EXERCISE BRIEF: What is needed is an exact repetition of the lines from the first one in the data through the line with "Toto mestečko vyzerá ako kulisa z", with no pictures.

GIVEN RECORDS:
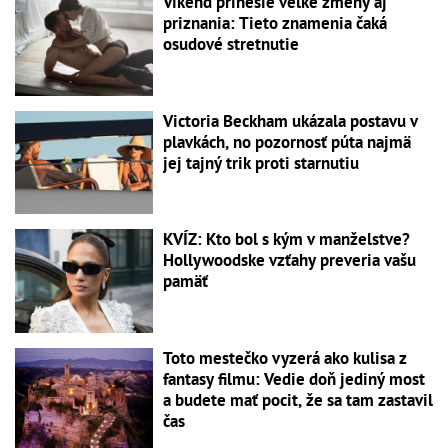
Víkend prinesie veľké zmeny aj
priznania: Tieto znamenia čaká
osudové stretnutie
Victoria Beckham ukázala postavu v
plavkách, no pozornosť púta najmä
jej tajný trik proti starnutiu
KVÍZ: Kto bol s kým v manželstve?
Hollywoodske vzťahy preveria vašu
pamäť
Toto mestečko vyzerá ako kulisa z
fantasy filmu: Vedie doň jediný most
a budete mať pocit, že sa tam zastavil
čas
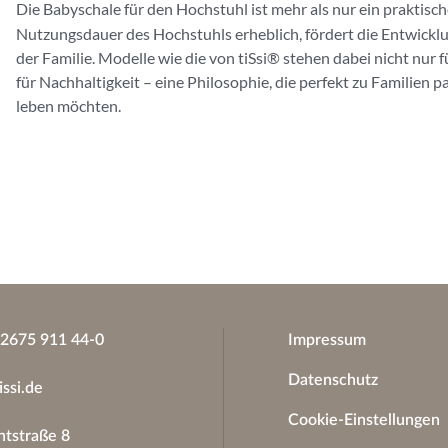
Die Babyschale für den Hochstuhl ist mehr als nur ein praktisch
Nutzungsdauer des Hochstuhls erheblich, fördert die Entwicklu
der Familie. Modelle wie die von tiSsi® stehen dabei nicht nur 
für Nachhaltigkeit – eine Philosophie, die perfekt zu Familien 
leben möchten.
)2675 911 44-0
Impressum
Datenschutz
issi.de
Cookie-Einstellungen
tstraße 8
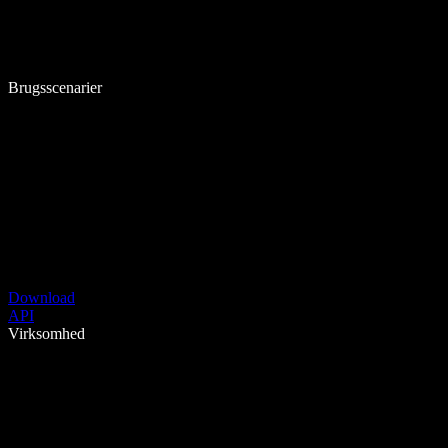
Brugsscenarier
Download
API
Virksomhed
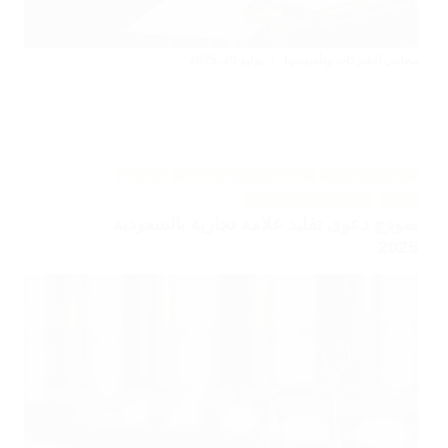
محامي الشركات وتأسيسها
يوليو 20, 2025
العلامات التجارية
استشارات قانونية للشركات
التقاضي
التجاري
محامي شركات الرياض
نموذج دعوى تقليد علامة تجارية بالسعودية
2025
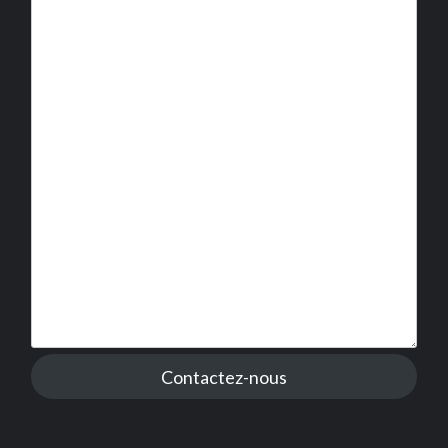
Contactez-nous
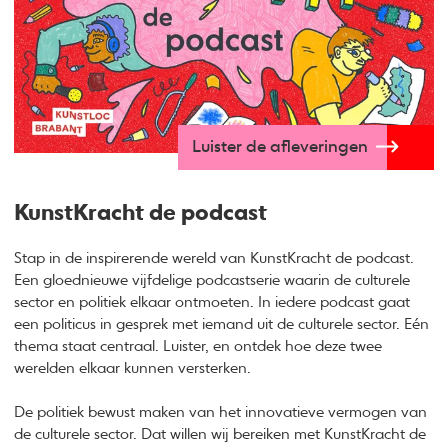
Luister de afleveringen
KunstKracht de podcast
Stap in de inspirerende wereld van KunstKracht de podcast.
Een gloednieuwe vijfdelige podcastserie waarin de culturele
sector en politiek elkaar ontmoeten. In iedere podcast gaat
een politicus in gesprek met iemand uit de culturele sector. Eén
thema staat centraal. Luister, en ontdek hoe deze twee
werelden elkaar kunnen versterken.
De politiek bewust maken van het innovatieve vermogen van
de culturele sector. Dat willen wij bereiken met KunstKracht de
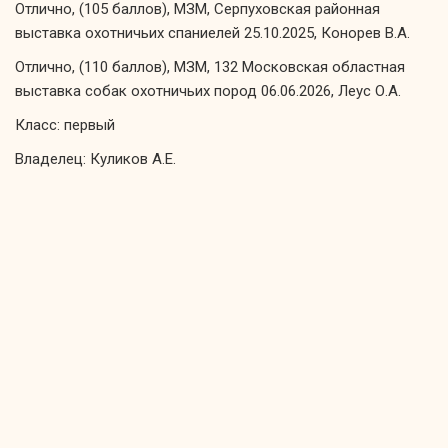
Отлично, (105 баллов), МЗМ, Серпуховская районная
выставка охотничьих спаниелей 25.10.2025, Конорев В.А.
Отлично, (110 баллов), МЗМ, 132 Московская областная
выставка собак охотничьих пород 06.06.2026, Леус О.А.
Класс: первый
Владелец: Куликов А.Е.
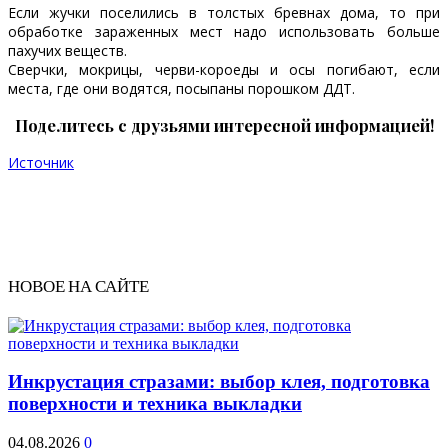
Если жучки поселились в толстых бревнах дома, то при
обработке зараженных мест надо использовать больше
пахучих веществ.
Сверчки, мокрицы, черви-короеды и осы погибают, если
места, где они водятся, посыпаны порошком ДДТ.
Поделитесь с друзьями интересной информацией!
Источник
НОВОЕ НА САЙТЕ
Инкрустация стразами: выбор клея, подготовка
поверхности и техника выкладки
04.08.2026
0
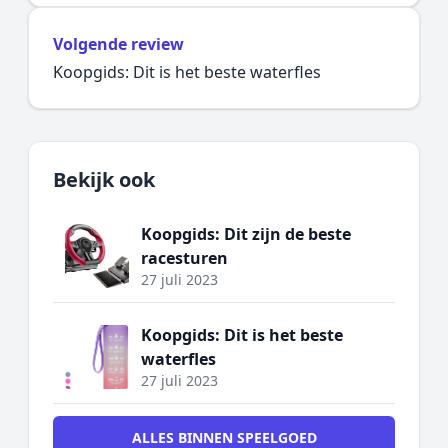
Volgende review
Koopgids: Dit is het beste waterfles
Bekijk ook
Koopgids: Dit zijn de beste
racesturen
27 juli 2023
Koopgids: Dit is het beste
waterfles
27 juli 2023
ALLES BINNEN SPEELGOED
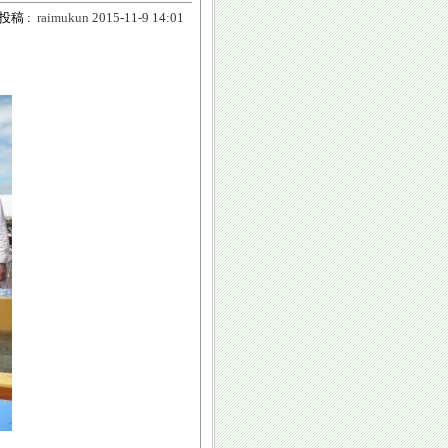
投稿 :
raimukun
2015-11-9 14:01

TASK RESPONSE:
Víkend prinesie veľké zmeny aj
priznania: Tieto znamenia čaká
osudové stretnutie
Victoria Beckham ukázala postavu v
plavkách, no pozornosť púta najmä
jej tajný trik proti starnutiu
KVÍZ: Kto bol s kým v manželstve?
Hollywoodske vzťahy preveria vašu
pamäť
Toto mestečko vyzerá ako kulisa z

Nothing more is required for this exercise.